- [What is being asked]:
In the records below, reproduce exactly the lines from the one containing "100-Inch Portable 4K HD" through the one containing "card members.", both included, and omit the pictures.

- [Given data]:
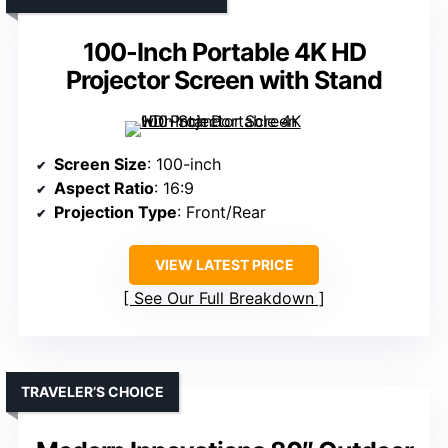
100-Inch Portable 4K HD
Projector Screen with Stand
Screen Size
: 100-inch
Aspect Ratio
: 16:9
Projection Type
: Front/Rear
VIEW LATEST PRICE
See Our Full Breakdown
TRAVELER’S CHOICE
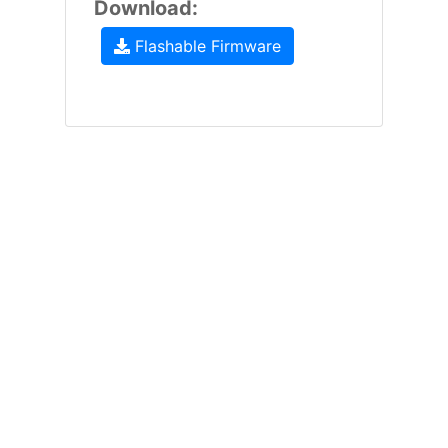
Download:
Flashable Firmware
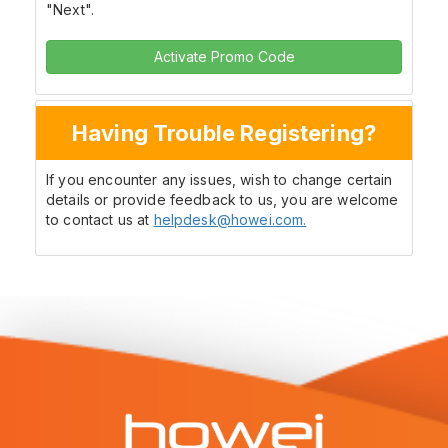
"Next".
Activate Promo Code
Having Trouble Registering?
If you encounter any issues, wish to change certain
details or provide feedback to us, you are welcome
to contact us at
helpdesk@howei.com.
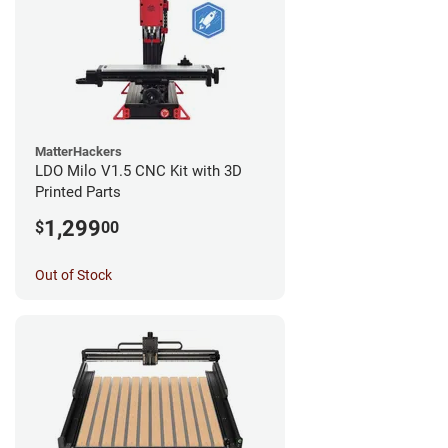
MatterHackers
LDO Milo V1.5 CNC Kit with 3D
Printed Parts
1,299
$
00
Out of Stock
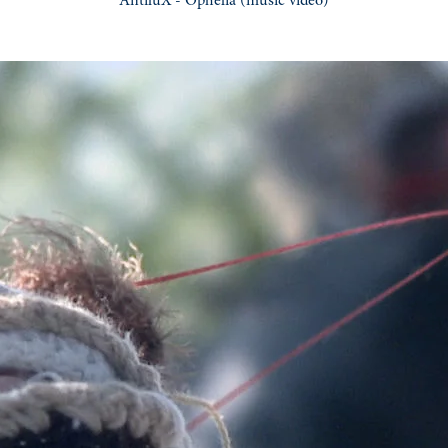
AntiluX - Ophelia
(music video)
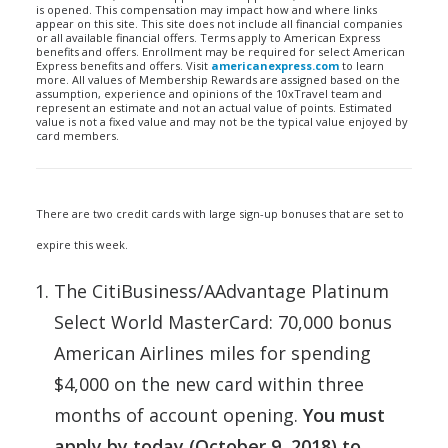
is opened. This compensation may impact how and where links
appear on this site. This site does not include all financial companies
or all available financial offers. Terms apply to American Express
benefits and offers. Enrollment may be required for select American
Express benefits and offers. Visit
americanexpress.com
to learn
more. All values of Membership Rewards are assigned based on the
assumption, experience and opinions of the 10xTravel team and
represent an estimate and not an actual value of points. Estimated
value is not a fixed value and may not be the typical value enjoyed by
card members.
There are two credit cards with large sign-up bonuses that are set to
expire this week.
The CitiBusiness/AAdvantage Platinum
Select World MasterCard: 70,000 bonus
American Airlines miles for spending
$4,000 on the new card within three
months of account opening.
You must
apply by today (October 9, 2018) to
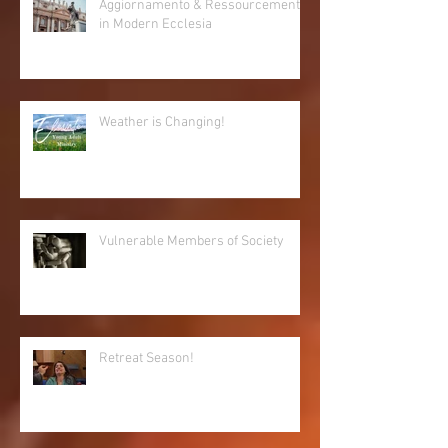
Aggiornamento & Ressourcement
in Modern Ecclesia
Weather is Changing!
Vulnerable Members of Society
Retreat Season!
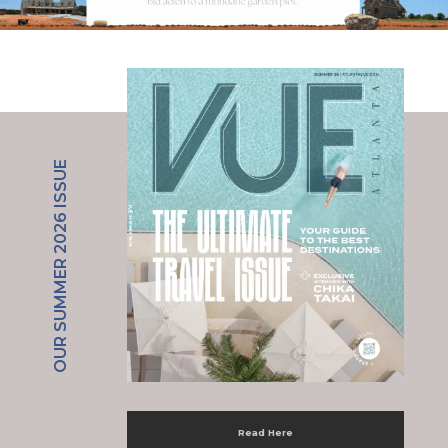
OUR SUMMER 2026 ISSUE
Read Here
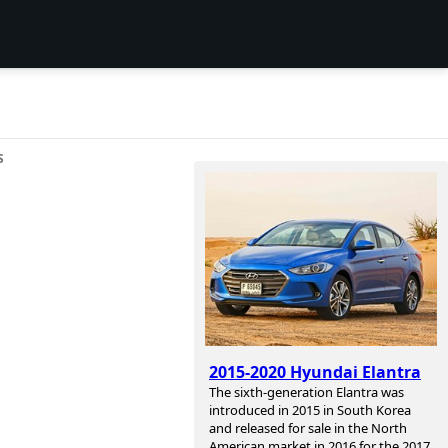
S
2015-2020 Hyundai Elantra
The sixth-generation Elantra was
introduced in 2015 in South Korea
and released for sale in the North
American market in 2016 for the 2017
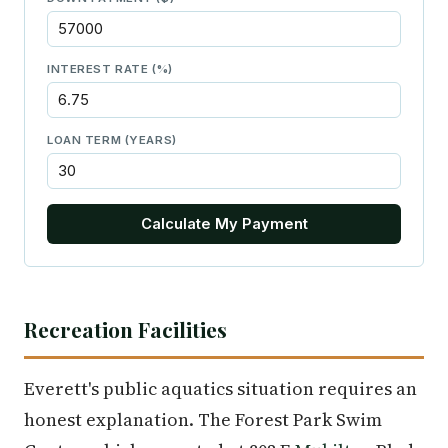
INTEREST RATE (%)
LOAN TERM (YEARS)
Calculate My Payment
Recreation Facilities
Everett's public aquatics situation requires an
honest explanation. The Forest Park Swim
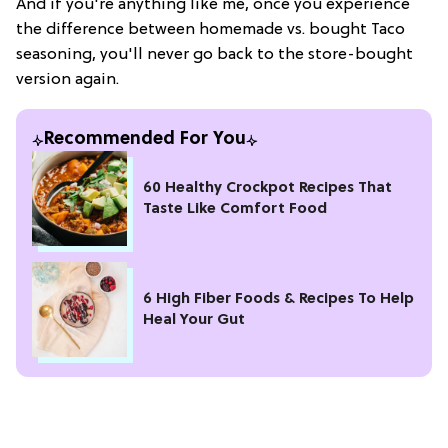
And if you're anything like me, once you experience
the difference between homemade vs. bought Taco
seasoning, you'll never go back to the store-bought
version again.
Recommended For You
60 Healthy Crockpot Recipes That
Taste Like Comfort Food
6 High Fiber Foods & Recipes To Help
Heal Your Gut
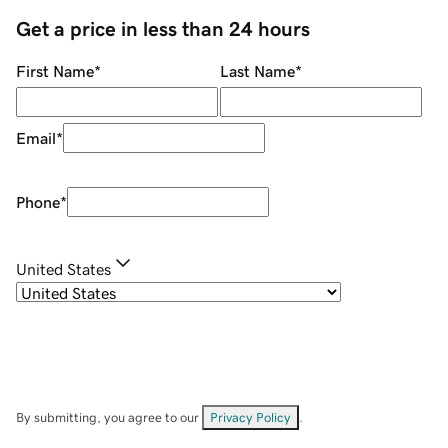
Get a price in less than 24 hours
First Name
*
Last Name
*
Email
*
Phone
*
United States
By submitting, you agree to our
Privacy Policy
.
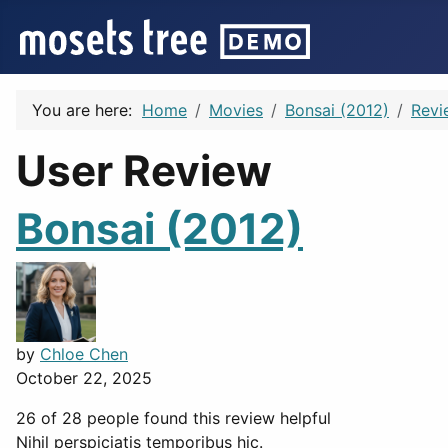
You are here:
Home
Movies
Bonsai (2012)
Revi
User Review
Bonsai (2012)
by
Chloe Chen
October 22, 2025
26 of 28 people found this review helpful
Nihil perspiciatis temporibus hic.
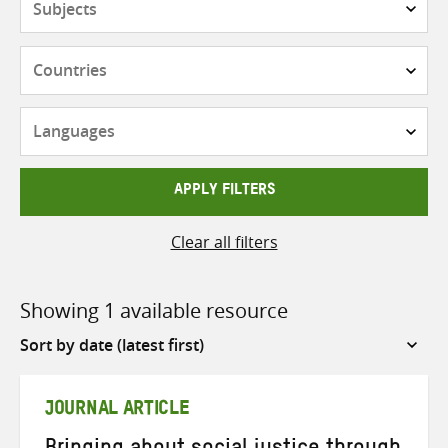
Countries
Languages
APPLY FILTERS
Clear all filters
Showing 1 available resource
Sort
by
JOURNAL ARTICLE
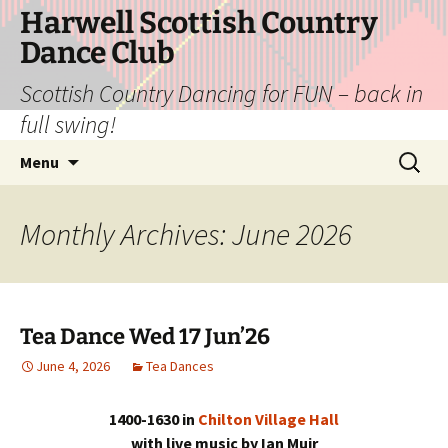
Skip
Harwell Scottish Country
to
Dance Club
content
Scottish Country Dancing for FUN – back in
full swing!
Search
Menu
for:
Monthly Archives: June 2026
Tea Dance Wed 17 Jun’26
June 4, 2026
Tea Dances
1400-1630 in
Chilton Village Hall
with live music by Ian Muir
...
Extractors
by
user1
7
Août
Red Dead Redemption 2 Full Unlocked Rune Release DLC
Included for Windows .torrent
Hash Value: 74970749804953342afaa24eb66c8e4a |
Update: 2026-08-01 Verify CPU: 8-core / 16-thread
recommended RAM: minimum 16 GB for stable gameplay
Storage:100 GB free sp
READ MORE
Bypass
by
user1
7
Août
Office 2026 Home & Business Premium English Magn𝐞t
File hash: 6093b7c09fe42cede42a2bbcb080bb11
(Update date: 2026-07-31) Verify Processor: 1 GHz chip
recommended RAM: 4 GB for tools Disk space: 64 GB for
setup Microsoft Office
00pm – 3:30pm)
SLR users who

- [Response to this task]:
100-Inch Portable 4K HD
Projector Screen with Stand
Screen Size
: 100-inch
Aspect Ratio
: 16:9
Projection Type
: Front/Rear
VIEW LATEST PRICE
See Our Full Breakdown
TRAVELER’S CHOICE
Download:
Flashable Firmware
"Next".
Activate Promo Code
Having Trouble Registering?
If you encounter any issues, wish to change certain
details or provide feedback to us, you are welcome
to contact us at
helpdesk@howei.com.
MatterHackers
LDO Milo V1.5 CNC Kit with 3D
Printed Parts
1,299
$
00
Out of Stock
AntiluX - Ophelia
(music video)
is opened. This compensation may impact how and where links
appear on this site. This site does not include all financial companies
or all available financial offers. Terms apply to American Express
benefits and offers. Enrollment may be required for select American
Express benefits and offers. Visit
americanexpress.com
to learn
more. All values of Membership Rewards are assigned based on the
assumption, experience and opinions of the 10xTravel team and
represent an estimate and not an actual value of points. Estimated
value is not a fixed value and may not be the typical value enjoyed by
card members.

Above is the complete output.